In order to prove that (7) holds for \(k\in K\) and k sufficiently large and for \(\Delta \) belonging to an interval \((0,\bar{\Delta }]\), we will first show that

$$\begin{aligned} - Pred_k(\Delta ) \ge \beta \Delta , \end{aligned}$$

(30)

and

$$\begin{aligned} Ared_k(\Delta ) - Pred_k(\Delta ) \le c_1 \Delta ^2 \end{aligned}$$

(31)

hold for suitable constants \( \beta > 0 \) and \( c_1 > 0 \)

First we show that (30) holds. To this aim, taking \(\Delta \in (0,\tilde{\Delta }]\), using Lemma 1 and (27), we can write

$$\begin{aligned} \begin{aligned} \frac{1}{2} \big \Vert F(x_k) + F'(x_k)\bar{d}_k^G(\Delta ) \big \Vert ^2&= \frac{1}{2} \Vert F(x_k) \Vert ^2 + \nabla \varPsi (x_k)^T \bar{d}_k^G(\Delta ) + \frac{1}{2} \big \Vert F'(x_k) \bar{d}_k^G(\Delta ) \big \Vert ^2\\&\le \varPsi (x_k) - \Big ( \frac{\Delta }{\gamma _k \Delta _{max}} \Big ) \big \Vert \bar{d}_k^G(\Delta _{max}) \big \Vert ^2 + \frac{1}{2} b_1^2 \Delta ^2\\&\le \varPsi (x_k) - \Big ( \frac{\Delta }{\gamma _k \Delta _{max}} \Big ) \big \Vert \bar{d}_k^G(\Delta _{max}) \big \Vert ^2 + \frac{1}{2}\Delta \frac{b^2(1-\sigma )}{\Delta _{max}} \\&\le \varPsi (x_k) - \Big ( \frac{\Delta }{\gamma _k \Delta _{max}} \Big ) \big \Vert \bar{d}_k^G(\Delta _{max}) \big \Vert ^2 + \frac{1}{2}\Delta \frac{\big \Vert \bar{d}_k^G(\Delta _{max}) \big \Vert ^2}{\gamma _k \Delta _{max}}\\&= \varPsi (x_k) - \Big ( \frac{\Delta }{2 \gamma _k \Delta _{max}} \Big ) \big \Vert \bar{d}_k^G(\Delta _{max}) \big \Vert ^2, \end{aligned} \end{aligned}$$

where the second inequality follows from (29), and the third holds recalling that \( (1- \sigma )< 1, \gamma _k \le 1 \), and (28).

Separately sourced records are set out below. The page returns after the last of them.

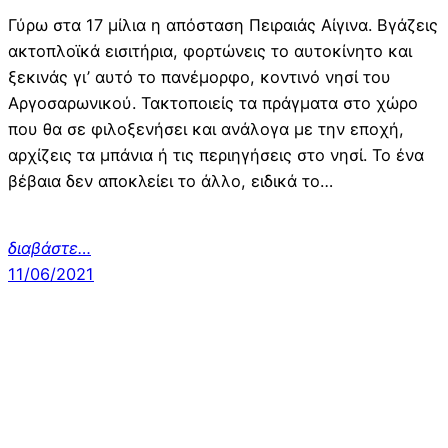
Γύρω στα 17 μίλια η απόσταση Πειραιάς Αίγινα. Βγάζεις
ακτοπλοϊκά εισιτήρια, φορτώνεις το αυτοκίνητο και
ξεκινάς γι’ αυτό το πανέμορφο, κοντινό νησί του
Αργοσαρωνικού. Τακτοποιείς τα πράγματα στο χώρο
που θα σε φιλοξενήσει και ανάλογα με την εποχή,
αρχίζεις τα μπάνια ή τις περιηγήσεις στο νησί. Το ένα
βέβαια δεν αποκλείει το άλλο, ειδικά το…
διαβάστε…
11/06/2021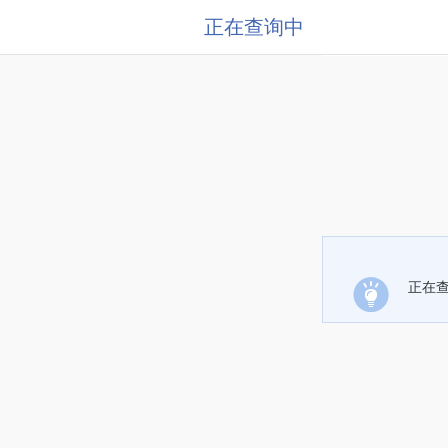
正在查询中
正在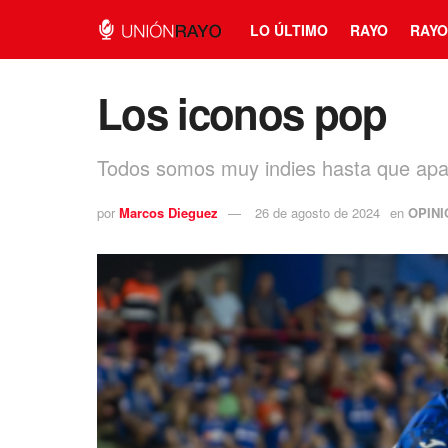
LO ÚLTIMO
RAYO
RAYO
Los iconos pop
Todos somos muy indies hasta que apa
por
Marcos Dieguez
26 de agosto de 2024
en
OPINI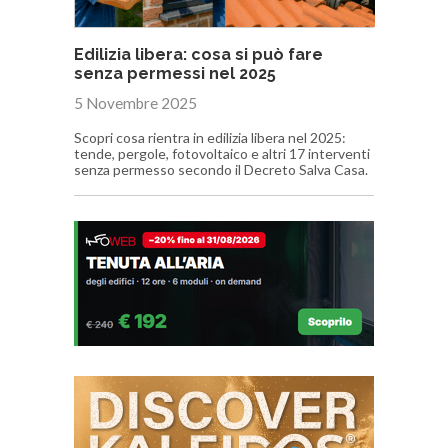
Edilizia libera: cosa si può fare
senza permessi nel 2025
5 Novembre 2025
Scopri cosa rientra in edilizia libera nel 2025:
tende, pergole, fotovoltaico e altri 17 interventi
senza permesso secondo il Decreto Salva Casa.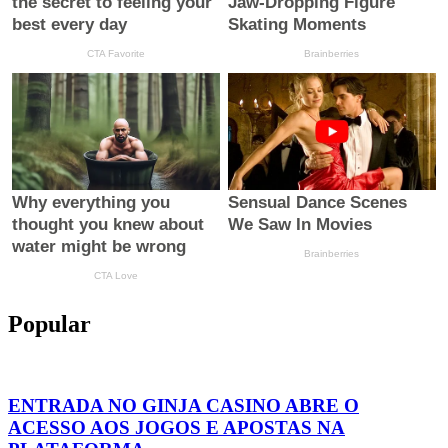
Popular
ENTRADA NO GINJA CASINO ABRE O
ACESSO AOS JOGOS E APOSTAS NA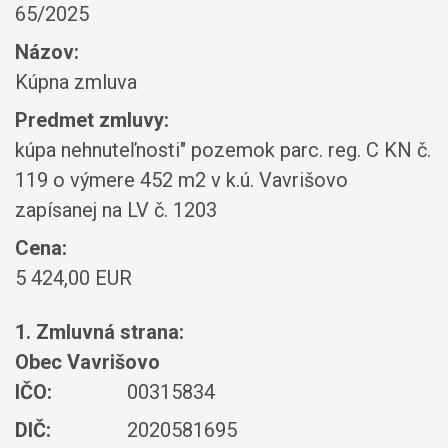
65/2025
Názov:
Kúpna zmluva
Predmet zmluvy:
kúpa nehnuteľnosti" pozemok parc. reg. C KN č.
119 o výmere 452 m2 v k.ú. Vavrišovo
zapísanej na LV č. 1203
Cena:
5 424,00 EUR
1. Zmluvná strana:
Obec Vavrišovo
IČO:
00315834
DIČ:
2020581695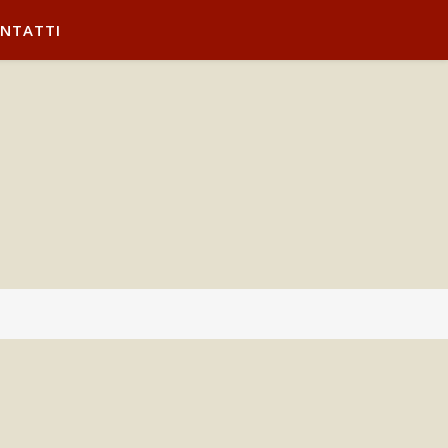
NTATTI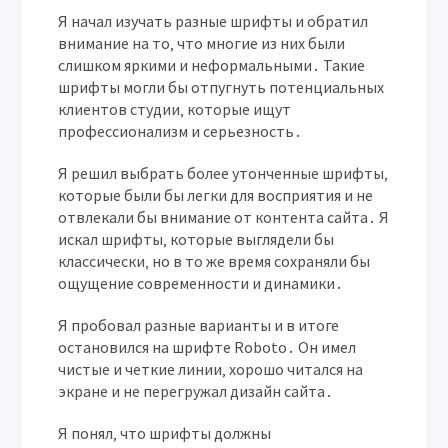
Я начал изучать разные шрифты и обратил
внимание на то‚ что многие из них были
слишком яркими и неформальными․ Такие
шрифты могли бы отпугнуть потенциальных
клиентов студии‚ которые ищут
профессионализм и серьезность․
Я решил выбрать более утонченные шрифты‚
которые были бы легки для восприятия и не
отвлекали бы внимание от контента сайта․ Я
искал шрифты‚ которые выглядели бы
классически‚ но в то же время сохраняли бы
ощущение современности и динамики․
Я пробовал разные варианты и в итоге
остановился на шрифте Roboto․ Он имел
чистые и четкие линии‚ хорошо читался на
экране и не перегружал дизайн сайта․
Я понял‚ что шрифты должны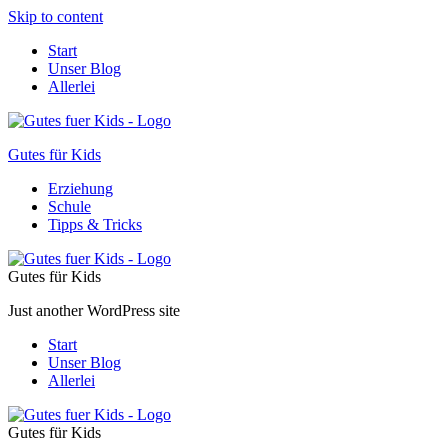
Skip to content
Start
Unser Blog
Allerlei
Gutes für Kids
Erziehung
Schule
Tipps & Tricks
Gutes für Kids
Just another WordPress site
Start
Unser Blog
Allerlei
Gutes für Kids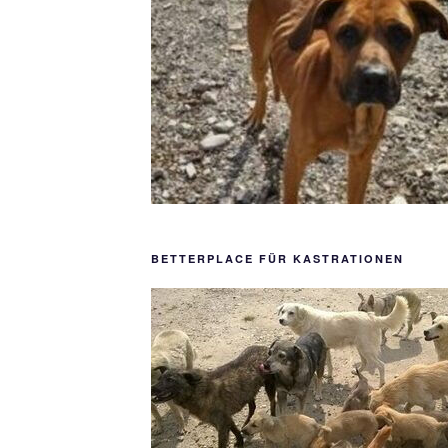
BETTERPLACE FÜR KASTRATIONEN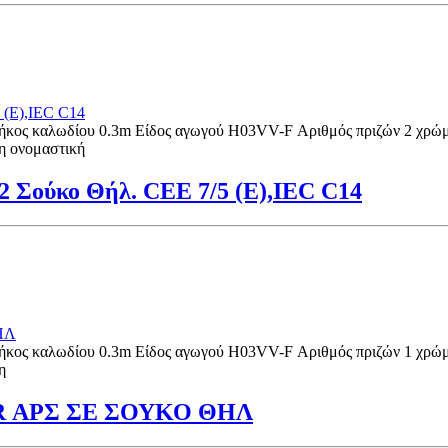
κος καλωδίου 0.3m Είδος αγωγού H03VV-F Αριθμός πριζών 2 χρώμ
η ονομαστική
2 Σούκο Θήλ. CEE 7/5 (E),IEC C14
κος καλωδίου 0.3m Είδος αγωγού H03VV-F Αριθμός πριζών 1 χρώμ
η
 ΑΡΣ ΣΕ ΣΟΥΚΟ ΘΗΛ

Consequently, we have

$$\begin{aligned} Pred_k(\Delta )\le & {} \frac{1}{2} \big \Vert F(x_k) + F'(x_k)\bar{d}_k^G(\Delta ) \big \Vert ^2 - \varPsi (x_k) \\\le & {} - \,\bigg ( \frac{\Delta }{2 \gamma _k \Delta _{max}} \bigg ) \big \Vert \bar{d}_k^G(\Delta _{max}) \big \Vert ^2 < 0, \end{aligned}$$

where the first inequality follows from the definitions of \(\bar{d}_k\) and \(t^*(\Delta )\) in (S.4). Thus, using (28) and recalling again that \(\gamma _k \le 1\), we obtain that there exists \(\beta > 0\) such that (30) is satisfied for all \( k\in K, k \ge \hat{k}\) and all \( \Delta \in (0, \tilde{\Delta }]\).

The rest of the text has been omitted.